Question

Two sumo wrestlers run into each other. One wrestler has a mass of 120kg and the other (sumo wrestler 2) has a mass of 130kg. Sumo wrestler 1 runs 4.20 m/s in the positive direction at sumo wrestler 2 who is running 4 m/s in the negative direction. After the collision, sumo wrestler 1 has a velocity of -6 m/s.

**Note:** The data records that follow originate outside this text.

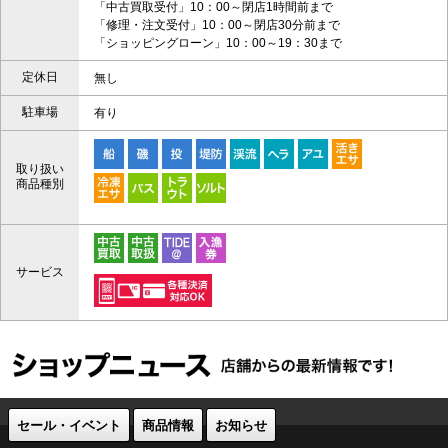
「中古買取受付」10：00～閉店1時間前まで
「修理・注文受付」10：00～閉店30分前まで
「ショッピングローン」10：00～19：30まで
定休日
無し
駐車場
有り
取り扱い
商品種別
サービス
セール・イベント
商品情報
お知らせ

What was Sumo wrestler 2’s final velocity?

Answer 1

Sumo wrestler 2’s final velocity was + 5.42 m/s.

Step-by-step explanation:

Here is the information we know about the wrestlers.

Before the collision:

Sumo Wrestler 1: 120 kg, velocity = + 4.20 m/s

Sumo Wrestler 2: 130 kg, velocity = - 4.00 m/s

After the collision:

Sumo Wrestler 1: 120 kg, velocity = -6.00 m/s

Sumo Wrestler 2: 130 kg, velocity = unknown

Now, the law of conservation of momentum demands that

`m_1v_1+m_2v_2=m_1v_(f1)+m_2v_(f2)`

where

m1 = mass of wrestler 1

m2 mass of wrestler 2

v1 = inital velocity of wrestler 1

v2 = initial velocity of wrestler 2

vf1 = final velocity of wrestler 1

vf2 = final velocity of wrestler 2

Now in our case

m1 = 120 kg

m2 = 130 kg

v1 = + 4.20 m/s

v2 = - 4.0 m/s

vf1 = -6.0 m/s

vf2 = unknown

Therefore, putting these values into the above equation gives

`120\cdot4.20+130\cdot(-4.0)=120\cdot(-6.0)+130v_(f2)`

which simplifies to give us

`-16=-720+130v_(f2)`

adding 720 to both sides gives

`-16+720=130v_(f2)`
`\Rightarrow704=130v_(f2)`
`v_(f2)=(704)/(130)`
`\boxed{v_{\mleft\{f2\mright\}}=5.42m/s\text{.}}`

Hence, the final velocity of Sumo wrestler 2 is 5.42 m/s.